Итак, в моем распоряжении богатый арсенал: моя интуиция, мой Голем и мой долг. Но чутье мне ничего не говорило. Единственное ощущение, которое преследовало неотступно с самого пробуждения – было то, что перейдя границу с Савойей, я перелистнула сразу несколько глав своей жизни, и оказалась не во Франции, а в каком-то совершенно неведомом, новом для себя времени и пространстве. Хотя без старых врагов, надеюсь… В конце концов, чернокнижник Годфруа с помощью моей крови исцелит герцога Виктора Амадея, и во мне ему просто нет больше нужды. Иначе он не сдал бы меня с такой легкостью инквизиторам. Каждый знает: с костра выход один – на тот свет. Но в душе все снова перевернулось: почему лекарь все-таки отдал на растерзание Этьена? Ведь каким бы тот ни был в глазах колдуна, сын все-таки. Не понять мне этого. Последует ли за мной демон? Надеюсь, нет. Он, наверное, только в горах может из рек и озер выходить, хотя…

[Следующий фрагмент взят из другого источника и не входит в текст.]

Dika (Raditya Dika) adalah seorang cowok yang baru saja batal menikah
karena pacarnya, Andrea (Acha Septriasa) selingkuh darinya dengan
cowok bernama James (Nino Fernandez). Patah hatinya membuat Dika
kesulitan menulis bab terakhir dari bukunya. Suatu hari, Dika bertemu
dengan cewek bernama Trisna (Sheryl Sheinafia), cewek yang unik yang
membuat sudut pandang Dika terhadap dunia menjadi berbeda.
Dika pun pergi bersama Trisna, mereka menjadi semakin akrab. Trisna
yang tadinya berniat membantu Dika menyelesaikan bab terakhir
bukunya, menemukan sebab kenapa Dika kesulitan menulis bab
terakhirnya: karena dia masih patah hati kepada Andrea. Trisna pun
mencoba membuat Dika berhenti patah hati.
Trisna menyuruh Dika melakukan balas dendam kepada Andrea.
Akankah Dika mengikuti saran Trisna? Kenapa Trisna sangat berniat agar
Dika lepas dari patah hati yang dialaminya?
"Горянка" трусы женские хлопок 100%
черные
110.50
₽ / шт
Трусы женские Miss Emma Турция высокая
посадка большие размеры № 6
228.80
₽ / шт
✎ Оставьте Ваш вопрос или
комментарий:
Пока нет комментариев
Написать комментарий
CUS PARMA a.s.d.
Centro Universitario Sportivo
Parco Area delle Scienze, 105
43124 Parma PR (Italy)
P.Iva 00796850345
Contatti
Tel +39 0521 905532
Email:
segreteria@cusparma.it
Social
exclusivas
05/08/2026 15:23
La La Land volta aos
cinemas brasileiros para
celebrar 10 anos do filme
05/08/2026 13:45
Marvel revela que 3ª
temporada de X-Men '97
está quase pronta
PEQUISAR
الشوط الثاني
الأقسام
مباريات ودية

Огюстен не мешал мне думать. Я отвернулась к окну и осторожно, пряча в складках одеяла, посмотрела на рубин. При дневном свете камень сверкнул кроваво-красными искрами по краям. Сердцевина была мутной, черной, в опасных трещинках. Стало вновь не по себе: и Годфруа, и я добавили своими деяниями пятен в когда-то идеальный камень. Моя душа мучительно заныла – теперь приказ убить монаха и толстяка в подвале показался излишним. Тех, чья кровь пропитала за ночь каменные плиты, можно было просто связать. А потом забыть о них навсегда. Но нет, захотелось мести, сколько меня не предупреждали… – Я стиснула зубы. – Не оттого ли Провидение ударило по тому, кто больше других был мне дорог? Отняло его у меня и устроило эти страшные метаморфозы? Подобрался бы демон к Этьену, если бы я поступила иначе? Ну, зачем, зачем мадам Тэйра отдала мне этот проклятый камень? Словно и так в моей жизни не хватало проблем!
Я сжала рубин в ладони, хмурясь и ропща. В конце концов, почему судьба рода, практически мне неизвестного, которому я особо и не была нужна никогда, зависит от меня? Справедливо ли это? Вовсе нет! Я не подписывалась на такое. Я… Я же просто девушка… Я…
Но вдруг рубин ожил в руке, завибрировал. Что-то кольнуло тысячами мельчайших иголочек, в кожу волнами просочилось тепло. И тут же перед глазами возникла картина – люди на берегу объятого штормом океана. Много людей, так много! Наверное, не меньше сотни! И все это наш род? – по спине пробежала волна трепета. – Господь Вседержитель!